The psychotherapist and former England and Middlesex captain says that in religion, as in cricket, there’s more to playing well than obeying the rules
“Spirit” is one of those words used today in a thousand contexts beyond its traditional religious one. At first glance then, its appearance in the title of Mike Brearley’s new book – Spirit of Cricket – is unlikely to engage Tablet readers more interested in Lourdes than Lords. But stick at the wicket, for not only is Brearley widely regarded as England’s most successful leader in Ashes Tests, he is also a thoughtful, engaging and eclectic thinker on a whole range of subjects – including religion.

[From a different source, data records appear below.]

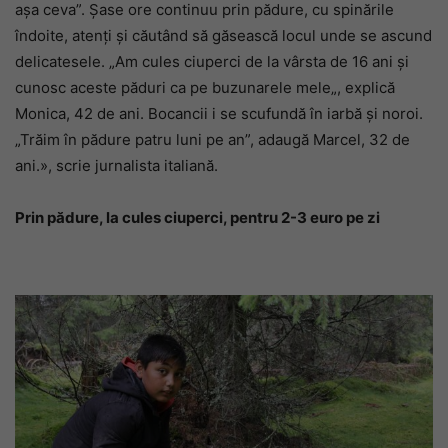
așa ceva”. Șase ore continuu prin pădure, cu spinările
îndoite, atenți și căutând să găsească locul unde se ascund
delicatesele. „Am cules ciuperci de la vârsta de 16 ani și
cunosc aceste păduri ca pe buzunarele mele„, explică
Monica, 42 de ani. Bocancii i se scufundă în iarbă și noroi.
„Trăim în pădure patru luni pe an”, adaugă Marcel, 32 de
ani.», scrie jurnalista italiană.
Prin pădure, la cules ciuperci, pentru 2-3 euro pe zi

As a young man in the 1950s, he recalls, he was drawn to God. “I was confirmed by my own choice at 14 or 15. One of the prayers I remember [from The Book of Common Prayer] is the one about ‘we have erred, and strayed from your ways like lost sheep. We have followed too much the devices and desires of our own hearts …’ It is still moving. It is partly the language, but it is also the thought.”
At home in west London, his father Horace – also a first-class cricketer, later a maths teacher – was “agnostic if not atheist”. The young Brearley remembers the embarrassment he therefore felt in his early teens, “at having the idea that there might be something in religion, in what I saw of Billy Graham on the TV. I thought my father would be mocking, in a nice way, but mocking. But I still wanted something more.”